I think the real big insight that I had… was this insight that the bottleneck is the social and political will. I really wasn’t aware of that impediment before. Without drawing too many generalizations, I think that most people working here in their labs believe that if they build the best solar cell, it will get out there in the world and immediately have an impact, but that’s just not the case. The solar cells we needed ten, twenty years ago were invented thirty years ago and they’re just sitting, waiting to be used. That realization really shook me to my core and made me realize that analytically if we want to solve this problem we have to think about the politics as well as the technology, even if that puts us out of our comfort zone just a little bit.

The Tech: Have you seen your own research applied in the outside world?
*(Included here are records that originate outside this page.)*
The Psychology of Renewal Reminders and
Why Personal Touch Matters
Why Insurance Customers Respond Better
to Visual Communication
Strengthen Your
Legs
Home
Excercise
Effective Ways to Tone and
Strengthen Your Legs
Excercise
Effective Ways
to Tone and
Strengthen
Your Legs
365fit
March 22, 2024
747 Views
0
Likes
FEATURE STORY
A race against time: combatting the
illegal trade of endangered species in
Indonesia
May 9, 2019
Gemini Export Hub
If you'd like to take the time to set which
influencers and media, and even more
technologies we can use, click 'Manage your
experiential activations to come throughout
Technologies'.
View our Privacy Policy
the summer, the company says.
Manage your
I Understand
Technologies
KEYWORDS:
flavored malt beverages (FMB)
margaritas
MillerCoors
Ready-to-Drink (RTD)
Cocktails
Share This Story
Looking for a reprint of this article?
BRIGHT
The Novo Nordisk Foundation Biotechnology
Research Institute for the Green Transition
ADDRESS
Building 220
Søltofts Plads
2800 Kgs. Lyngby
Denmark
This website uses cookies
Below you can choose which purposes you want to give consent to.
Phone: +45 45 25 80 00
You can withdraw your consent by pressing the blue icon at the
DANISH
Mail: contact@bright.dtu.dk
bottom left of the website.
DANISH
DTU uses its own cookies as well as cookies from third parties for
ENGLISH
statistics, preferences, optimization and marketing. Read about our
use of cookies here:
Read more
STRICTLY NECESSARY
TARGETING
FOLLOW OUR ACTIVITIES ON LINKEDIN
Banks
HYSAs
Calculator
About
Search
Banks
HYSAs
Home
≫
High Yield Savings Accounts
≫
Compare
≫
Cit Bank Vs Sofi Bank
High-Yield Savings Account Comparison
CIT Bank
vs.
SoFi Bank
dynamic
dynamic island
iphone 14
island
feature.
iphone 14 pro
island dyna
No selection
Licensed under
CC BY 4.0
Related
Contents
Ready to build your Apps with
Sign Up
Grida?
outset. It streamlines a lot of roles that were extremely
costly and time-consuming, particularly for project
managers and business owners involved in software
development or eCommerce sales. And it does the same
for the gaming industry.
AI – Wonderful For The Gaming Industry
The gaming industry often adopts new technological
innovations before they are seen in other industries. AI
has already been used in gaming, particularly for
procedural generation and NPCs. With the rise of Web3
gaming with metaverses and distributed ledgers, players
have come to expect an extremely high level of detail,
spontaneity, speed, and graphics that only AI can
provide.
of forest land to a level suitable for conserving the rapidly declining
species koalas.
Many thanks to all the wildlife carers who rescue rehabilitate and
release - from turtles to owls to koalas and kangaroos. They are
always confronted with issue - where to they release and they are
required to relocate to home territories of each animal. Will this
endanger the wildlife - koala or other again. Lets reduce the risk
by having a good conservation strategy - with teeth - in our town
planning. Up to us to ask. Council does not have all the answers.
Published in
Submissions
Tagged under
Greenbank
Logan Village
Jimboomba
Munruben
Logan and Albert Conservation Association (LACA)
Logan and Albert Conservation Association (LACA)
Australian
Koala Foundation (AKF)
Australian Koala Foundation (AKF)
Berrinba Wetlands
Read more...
Supran: Well, in small ways. Some of the technologies we work on get turned into products by spin-off companies from my advisor’s group. This is kind of the “reinvent” part that we’re pushing. MIT is a powerhouse for renewable energy research, and no one is saying that we should back off that. In fact what we’re saying is that we should double down on it and really focus on how to take those technologies into the real world, and that means more thinking about deployment, about real world policy. And I think that that’s something very slowly the Institute is moving towards, and I hope it will be part of the announcement in a few weeks.

The Tech: Do you think you’ll get to a point in your career where you go back to focusing purely on research, or do you think you’ll have a foot in both worlds?

Supran: I don’t think I’ll ever go 100 percent back. I enjoy working at the interface between the two. I think it makes us more powerful, effective organizers when we’re in touch with the science and we understand the technologies we’re talking about. So I enjoy moving between the two. That’s probably what I’m going to be doing next.

This interview, which was conducted partly in person and partly by email, has been edited for brevity and clarity.